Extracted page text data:
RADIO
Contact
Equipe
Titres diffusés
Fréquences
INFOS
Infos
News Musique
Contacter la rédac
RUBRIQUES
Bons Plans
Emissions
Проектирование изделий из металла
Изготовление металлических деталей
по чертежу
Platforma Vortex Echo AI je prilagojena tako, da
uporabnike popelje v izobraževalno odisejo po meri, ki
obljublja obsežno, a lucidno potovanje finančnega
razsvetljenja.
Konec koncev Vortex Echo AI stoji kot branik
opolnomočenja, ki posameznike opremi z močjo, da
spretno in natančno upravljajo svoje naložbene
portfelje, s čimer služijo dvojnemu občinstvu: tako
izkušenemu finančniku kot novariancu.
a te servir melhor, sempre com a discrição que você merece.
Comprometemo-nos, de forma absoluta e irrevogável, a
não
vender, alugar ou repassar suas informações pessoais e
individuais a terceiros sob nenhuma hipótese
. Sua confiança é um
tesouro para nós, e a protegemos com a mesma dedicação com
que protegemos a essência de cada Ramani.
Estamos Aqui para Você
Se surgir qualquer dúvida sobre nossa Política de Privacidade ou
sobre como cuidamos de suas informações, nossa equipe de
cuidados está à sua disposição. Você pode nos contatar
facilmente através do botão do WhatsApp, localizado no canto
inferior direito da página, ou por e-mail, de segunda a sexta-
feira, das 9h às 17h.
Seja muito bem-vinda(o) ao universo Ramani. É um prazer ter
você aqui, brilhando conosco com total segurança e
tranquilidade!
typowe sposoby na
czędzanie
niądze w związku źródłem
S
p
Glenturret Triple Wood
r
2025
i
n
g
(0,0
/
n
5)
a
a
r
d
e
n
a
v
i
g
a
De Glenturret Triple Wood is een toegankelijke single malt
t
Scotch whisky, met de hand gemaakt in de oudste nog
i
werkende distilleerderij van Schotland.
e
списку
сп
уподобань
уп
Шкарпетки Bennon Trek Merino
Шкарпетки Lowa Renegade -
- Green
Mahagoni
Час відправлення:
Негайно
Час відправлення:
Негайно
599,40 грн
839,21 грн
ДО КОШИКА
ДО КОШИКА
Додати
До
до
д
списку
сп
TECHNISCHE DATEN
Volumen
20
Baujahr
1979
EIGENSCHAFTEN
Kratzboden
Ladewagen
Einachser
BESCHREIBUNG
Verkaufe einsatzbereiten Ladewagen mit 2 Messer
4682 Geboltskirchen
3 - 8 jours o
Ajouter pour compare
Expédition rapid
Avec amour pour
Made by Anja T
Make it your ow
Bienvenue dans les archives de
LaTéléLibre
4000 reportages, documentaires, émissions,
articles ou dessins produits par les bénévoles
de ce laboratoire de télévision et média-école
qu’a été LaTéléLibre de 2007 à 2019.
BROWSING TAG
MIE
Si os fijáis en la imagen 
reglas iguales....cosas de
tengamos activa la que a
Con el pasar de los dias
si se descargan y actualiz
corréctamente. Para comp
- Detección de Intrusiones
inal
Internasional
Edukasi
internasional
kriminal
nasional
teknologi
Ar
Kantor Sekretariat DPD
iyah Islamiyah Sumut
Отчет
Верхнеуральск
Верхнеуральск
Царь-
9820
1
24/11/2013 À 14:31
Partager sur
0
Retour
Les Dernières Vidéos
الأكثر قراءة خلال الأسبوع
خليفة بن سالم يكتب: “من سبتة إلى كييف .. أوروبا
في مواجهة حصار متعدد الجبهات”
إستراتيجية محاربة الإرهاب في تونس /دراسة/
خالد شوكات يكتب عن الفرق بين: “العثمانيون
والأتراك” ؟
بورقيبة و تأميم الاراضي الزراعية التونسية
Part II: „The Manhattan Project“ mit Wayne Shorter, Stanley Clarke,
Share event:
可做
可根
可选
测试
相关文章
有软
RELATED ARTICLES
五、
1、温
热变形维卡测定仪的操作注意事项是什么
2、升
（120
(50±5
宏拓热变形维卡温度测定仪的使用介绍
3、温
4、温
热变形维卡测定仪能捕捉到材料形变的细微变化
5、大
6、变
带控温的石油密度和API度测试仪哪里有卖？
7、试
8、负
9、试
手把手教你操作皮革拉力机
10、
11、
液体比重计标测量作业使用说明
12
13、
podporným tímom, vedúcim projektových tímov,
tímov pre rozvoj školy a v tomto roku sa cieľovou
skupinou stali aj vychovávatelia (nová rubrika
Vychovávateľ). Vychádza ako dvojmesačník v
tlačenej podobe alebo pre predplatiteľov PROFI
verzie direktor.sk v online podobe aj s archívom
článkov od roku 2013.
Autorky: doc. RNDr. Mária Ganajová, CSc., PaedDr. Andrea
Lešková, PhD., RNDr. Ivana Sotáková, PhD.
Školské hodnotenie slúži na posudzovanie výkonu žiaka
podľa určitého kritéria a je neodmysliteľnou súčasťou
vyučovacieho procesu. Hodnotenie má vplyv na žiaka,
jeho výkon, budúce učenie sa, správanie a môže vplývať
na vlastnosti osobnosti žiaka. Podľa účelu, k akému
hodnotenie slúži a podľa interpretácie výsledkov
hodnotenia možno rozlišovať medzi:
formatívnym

◆ **TASK INSTRUCTIONS**:
Transcribe all entries exactly as they are given.

◆ **RESPONSE BELOW**:
RADIO
Contact
Equipe
Titres diffusés
Fréquences
INFOS
Infos
News Musique
Contacter la rédac
RUBRIQUES
Bons Plans
Emissions
Проектирование изделий из металла
Изготовление металлических деталей
по чертежу
Platforma Vortex Echo AI je prilagojena tako, da
uporabnike popelje v izobraževalno odisejo po meri, ki
obljublja obsežno, a lucidno potovanje finančnega
razsvetljenja.
Konec koncev Vortex Echo AI stoji kot branik
opolnomočenja, ki posameznike opremi z močjo, da
spretno in natančno upravljajo svoje naložbene
portfelje, s čimer služijo dvojnemu občinstvu: tako
izkušenemu finančniku kot novariancu.
a te servir melhor, sempre com a discrição que você merece.
Comprometemo-nos, de forma absoluta e irrevogável, a
não
vender, alugar ou repassar suas informações pessoais e
individuais a terceiros sob nenhuma hipótese
. Sua confiança é um
tesouro para nós, e a protegemos com a mesma dedicação com
que protegemos a essência de cada Ramani.
Estamos Aqui para Você
Se surgir qualquer dúvida sobre nossa Política de Privacidade ou
sobre como cuidamos de suas informações, nossa equipe de
cuidados está à sua disposição. Você pode nos contatar
facilmente através do botão do WhatsApp, localizado no canto
inferior direito da página, ou por e-mail, de segunda a sexta-
feira, das 9h às 17h.
Seja muito bem-vinda(o) ao universo Ramani. É um prazer ter
você aqui, brilhando conosco com total segurança e
tranquilidade!
typowe sposoby na
czędzanie
niądze w związku źródłem
S
p
Glenturret Triple Wood
r
2025
i
n
g
(0,0
/
n
5)
a
a
r
d
e
n
a
v
i
g
a
De Glenturret Triple Wood is een toegankelijke single malt
t
Scotch whisky, met de hand gemaakt in de oudste nog
i
werkende distilleerderij van Schotland.
e
списку
сп
уподобань
уп
Шкарпетки Bennon Trek Merino
Шкарпетки Lowa Renegade -
- Green
Mahagoni
Час відправлення:
Негайно
Час відправлення:
Негайно
599,40 грн
839,21 грн
ДО КОШИКА
ДО КОШИКА
Додати
До
до
д
списку
сп
TECHNISCHE DATEN
Volumen
20
Baujahr
1979
EIGENSCHAFTEN
Kratzboden
Ladewagen
Einachser
BESCHREIBUNG
Verkaufe einsatzbereiten Ladewagen mit 2 Messer
4682 Geboltskirchen
3 - 8 jours o
Ajouter pour compare
Expédition rapid
Avec amour pour
Made by Anja T
Make it your ow
Bienvenue dans les archives de
LaTéléLibre
4000 reportages, documentaires, émissions,
articles ou dessins produits par les bénévoles
de ce laboratoire de télévision et média-école
qu’a été LaTéléLibre de 2007 à 2019.
BROWSING TAG
MIE
Si os fijáis en la imagen 
reglas iguales....cosas de
tengamos activa la que a
Con el pasar de los dias
si se descargan y actualiz
corréctamente. Para comp
- Detección de Intrusiones
inal
Internasional
Edukasi
internasional
kriminal
nasional
teknologi
Ar
Kantor Sekretariat DPD
iyah Islamiyah Sumut
Отчет
Верхнеуральск
Верхнеуральск
Царь-
9820
1
24/11/2013 À 14:31
Partager sur
0
Retour
Les Dernières Vidéos
الأكثر قراءة خلال الأسبوع
خليفة بن سالم يكتب: “من سبتة إلى كييف .. أوروبا
في مواجهة حصار متعدد الجبهات”
إستراتيجية محاربة الإرهاب في تونس /دراسة/
خالد شوكات يكتب عن الفرق بين: “العثمانيون
والأتراك” ؟
بورقيبة و تأميم الاراضي الزراعية التونسية
Part II: „The Manhattan Project“ mit Wayne Shorter, Stanley Clarke,
Share event:
可做
可根
可选
测试
相关文章
有软
RELATED ARTICLES
五、
1、温
热变形维卡测定仪的操作注意事项是什么
2、升
（120
(50±5
宏拓热变形维卡温度测定仪的使用介绍
3、温
4、温
热变形维卡测定仪能捕捉到材料形变的细微变化
5、大
6、变
带控温的石油密度和API度测试仪哪里有卖？
7、试
8、负
9、试
手把手教你操作皮革拉力机
10、
11、
液体比重计标测量作业使用说明
12
13、
podporným tímom, vedúcim projektových tímov,
tímov pre rozvoj školy a v tomto roku sa cieľovou
skupinou stali aj vychovávatelia (nová rubrika
Vychovávateľ). Vychádza ako dvojmesačník v
tlačenej podobe alebo pre predplatiteľov PROFI
verzie direktor.sk v online podobe aj s archívom
článkov od roku 2013.
Autorky: doc. RNDr. Mária Ganajová, CSc., PaedDr. Andrea
Lešková, PhD., RNDr. Ivana Sotáková, PhD.
Školské hodnotenie slúži na posudzovanie výkonu žiaka
podľa určitého kritéria a je neodmysliteľnou súčasťou
vyučovacieho procesu. Hodnotenie má vplyv na žiaka,
jeho výkon, budúce učenie sa, správanie a môže vplývať
na vlastnosti osobnosti žiaka. Podľa účelu, k akému
hodnotenie slúži a podľa interpretácie výsledkov
hodnotenia možno rozlišovať medzi:
formatívnym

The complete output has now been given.